▶ **To do**: When a line of the listing below has the string "results" in it, copy that line.

▶ **Dataset content**:
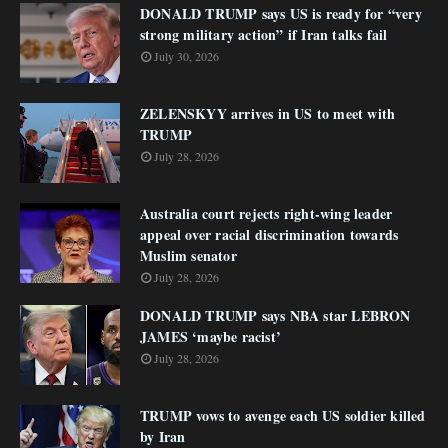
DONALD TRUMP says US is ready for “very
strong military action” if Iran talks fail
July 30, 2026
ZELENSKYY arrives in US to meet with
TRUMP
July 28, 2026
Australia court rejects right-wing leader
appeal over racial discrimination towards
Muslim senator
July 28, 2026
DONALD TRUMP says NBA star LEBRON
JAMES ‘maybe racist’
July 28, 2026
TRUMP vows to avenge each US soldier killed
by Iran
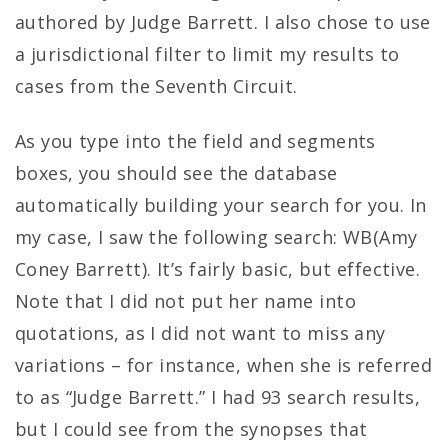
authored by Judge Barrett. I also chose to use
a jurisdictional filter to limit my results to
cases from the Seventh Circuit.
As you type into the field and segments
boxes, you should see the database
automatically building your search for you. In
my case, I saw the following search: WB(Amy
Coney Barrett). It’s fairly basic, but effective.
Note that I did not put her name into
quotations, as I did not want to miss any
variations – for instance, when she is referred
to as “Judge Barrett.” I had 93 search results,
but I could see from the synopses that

▶ **Result of the task**:
a jurisdictional filter to limit my results to
to as “Judge Barrett.” I had 93 search results,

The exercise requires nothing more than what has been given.